Records from a collection
++++++++++++++++++++

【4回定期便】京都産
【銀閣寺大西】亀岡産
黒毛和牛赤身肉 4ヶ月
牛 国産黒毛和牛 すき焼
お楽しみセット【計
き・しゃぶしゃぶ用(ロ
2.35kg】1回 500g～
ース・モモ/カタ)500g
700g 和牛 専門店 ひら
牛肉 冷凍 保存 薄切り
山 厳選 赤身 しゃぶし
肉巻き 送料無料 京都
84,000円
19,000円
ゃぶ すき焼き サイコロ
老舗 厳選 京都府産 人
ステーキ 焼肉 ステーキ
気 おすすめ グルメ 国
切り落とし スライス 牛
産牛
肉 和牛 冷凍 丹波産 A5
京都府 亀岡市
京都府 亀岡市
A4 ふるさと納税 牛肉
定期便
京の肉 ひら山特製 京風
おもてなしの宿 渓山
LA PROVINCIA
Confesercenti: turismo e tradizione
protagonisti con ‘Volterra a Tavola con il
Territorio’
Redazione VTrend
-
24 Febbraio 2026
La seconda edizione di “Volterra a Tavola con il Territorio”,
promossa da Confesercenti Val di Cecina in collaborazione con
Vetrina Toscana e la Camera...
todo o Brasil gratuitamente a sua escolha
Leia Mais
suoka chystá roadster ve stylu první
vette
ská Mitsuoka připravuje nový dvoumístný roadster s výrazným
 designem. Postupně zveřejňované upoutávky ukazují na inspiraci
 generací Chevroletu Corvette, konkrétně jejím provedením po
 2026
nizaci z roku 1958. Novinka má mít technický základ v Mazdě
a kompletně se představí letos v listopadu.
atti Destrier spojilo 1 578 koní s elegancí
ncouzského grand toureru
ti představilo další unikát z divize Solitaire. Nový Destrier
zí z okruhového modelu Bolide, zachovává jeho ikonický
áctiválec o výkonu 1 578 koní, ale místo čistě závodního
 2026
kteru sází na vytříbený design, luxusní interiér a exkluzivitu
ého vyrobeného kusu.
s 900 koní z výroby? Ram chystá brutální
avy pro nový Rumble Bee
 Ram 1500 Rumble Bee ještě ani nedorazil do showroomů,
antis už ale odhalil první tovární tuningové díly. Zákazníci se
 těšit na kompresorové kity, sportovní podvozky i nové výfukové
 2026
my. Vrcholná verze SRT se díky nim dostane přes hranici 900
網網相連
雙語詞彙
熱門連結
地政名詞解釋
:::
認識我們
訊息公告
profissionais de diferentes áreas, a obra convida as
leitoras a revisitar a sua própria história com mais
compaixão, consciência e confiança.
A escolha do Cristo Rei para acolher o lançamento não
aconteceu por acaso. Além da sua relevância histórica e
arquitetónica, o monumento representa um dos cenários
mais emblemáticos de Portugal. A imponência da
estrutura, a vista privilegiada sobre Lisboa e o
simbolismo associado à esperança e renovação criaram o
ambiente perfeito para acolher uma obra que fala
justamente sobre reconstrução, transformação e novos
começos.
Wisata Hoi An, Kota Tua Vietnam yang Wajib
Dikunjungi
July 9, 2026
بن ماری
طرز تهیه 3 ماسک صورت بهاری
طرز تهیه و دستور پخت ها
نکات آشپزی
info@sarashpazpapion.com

++++++++++++++++++++

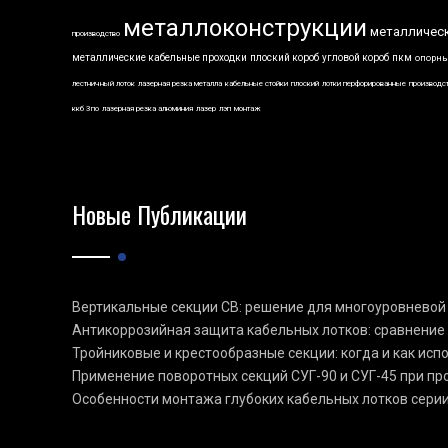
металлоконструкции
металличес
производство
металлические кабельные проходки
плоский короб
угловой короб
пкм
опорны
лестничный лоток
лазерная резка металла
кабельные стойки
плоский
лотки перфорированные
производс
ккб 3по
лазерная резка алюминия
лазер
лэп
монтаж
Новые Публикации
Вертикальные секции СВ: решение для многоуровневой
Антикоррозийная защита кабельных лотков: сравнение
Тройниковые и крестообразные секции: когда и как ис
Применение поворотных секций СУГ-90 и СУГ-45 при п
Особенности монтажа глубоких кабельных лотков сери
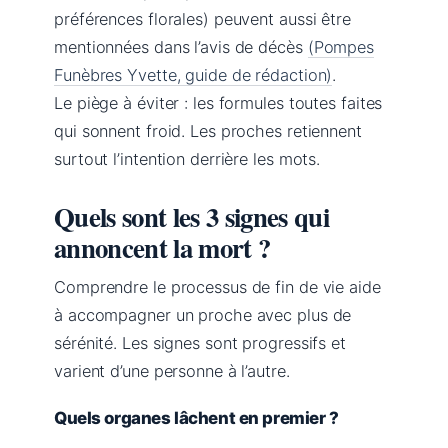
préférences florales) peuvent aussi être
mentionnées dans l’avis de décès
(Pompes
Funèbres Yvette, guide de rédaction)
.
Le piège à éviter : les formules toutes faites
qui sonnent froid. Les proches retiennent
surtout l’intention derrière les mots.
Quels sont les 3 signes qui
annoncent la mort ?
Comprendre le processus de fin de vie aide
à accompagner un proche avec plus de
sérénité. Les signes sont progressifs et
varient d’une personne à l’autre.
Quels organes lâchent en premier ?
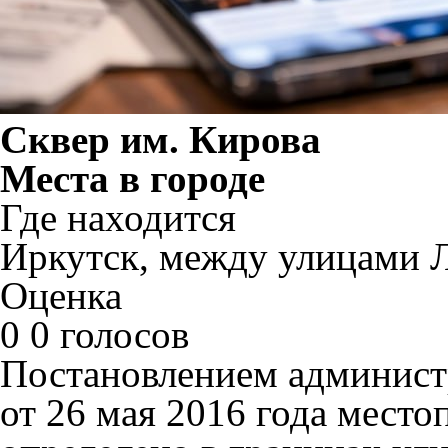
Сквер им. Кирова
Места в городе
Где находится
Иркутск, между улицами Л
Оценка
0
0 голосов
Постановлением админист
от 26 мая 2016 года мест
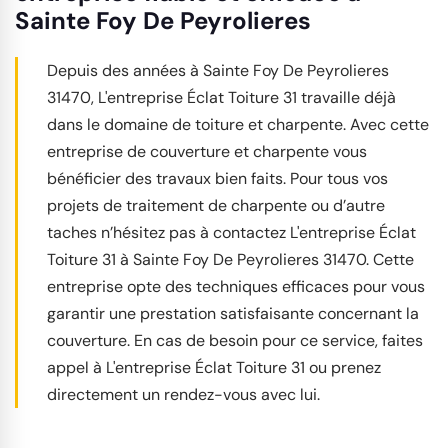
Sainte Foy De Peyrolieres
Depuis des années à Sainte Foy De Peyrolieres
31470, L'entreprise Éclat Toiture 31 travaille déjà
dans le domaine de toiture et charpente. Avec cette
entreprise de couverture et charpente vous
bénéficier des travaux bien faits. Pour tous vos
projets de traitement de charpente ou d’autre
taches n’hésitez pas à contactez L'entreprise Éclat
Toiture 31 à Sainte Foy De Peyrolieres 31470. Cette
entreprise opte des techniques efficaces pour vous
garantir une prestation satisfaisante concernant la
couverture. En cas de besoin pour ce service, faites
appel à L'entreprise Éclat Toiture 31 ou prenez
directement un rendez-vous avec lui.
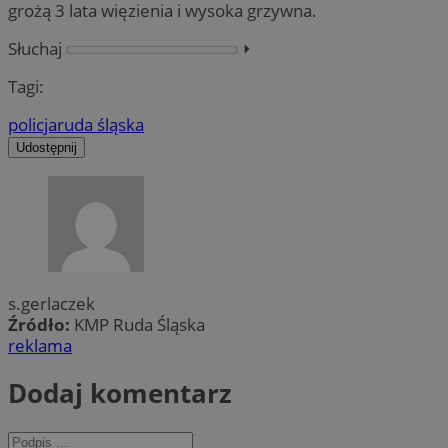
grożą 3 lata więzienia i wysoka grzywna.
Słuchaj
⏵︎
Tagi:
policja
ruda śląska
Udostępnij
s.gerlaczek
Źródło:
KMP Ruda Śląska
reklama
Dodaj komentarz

++++++++++++++++++++

• _INSTRUCTIONS TO FOLLOW_
When you reach the line containing "угловой короб" in the entries above, begin restating word for word, and stop once the line containing "à accompagner un proche avec plus de" has been given. Omit the pictures.

• _TASK ANSWER_
угловой короб
пкм
опорны
лестничный лоток
лазерная резка металла
кабельные стойки
плоский
лотки перфорированные
производс
ккб 3по
лазерная резка алюминия
лазер
лэп
монтаж
Новые Публикации
Вертикальные секции СВ: решение для многоуровневой
Антикоррозийная защита кабельных лотков: сравнение
Тройниковые и крестообразные секции: когда и как ис
Применение поворотных секций СУГ-90 и СУГ-45 при п
Особенности монтажа глубоких кабельных лотков сери
préférences florales) peuvent aussi être
mentionnées dans l’avis de décès
(Pompes
Funèbres Yvette, guide de rédaction)
.
Le piège à éviter : les formules toutes faites
qui sonnent froid. Les proches retiennent
surtout l’intention derrière les mots.
Quels sont les 3 signes qui
annoncent la mort ?
Comprendre le processus de fin de vie aide
à accompagner un proche avec plus de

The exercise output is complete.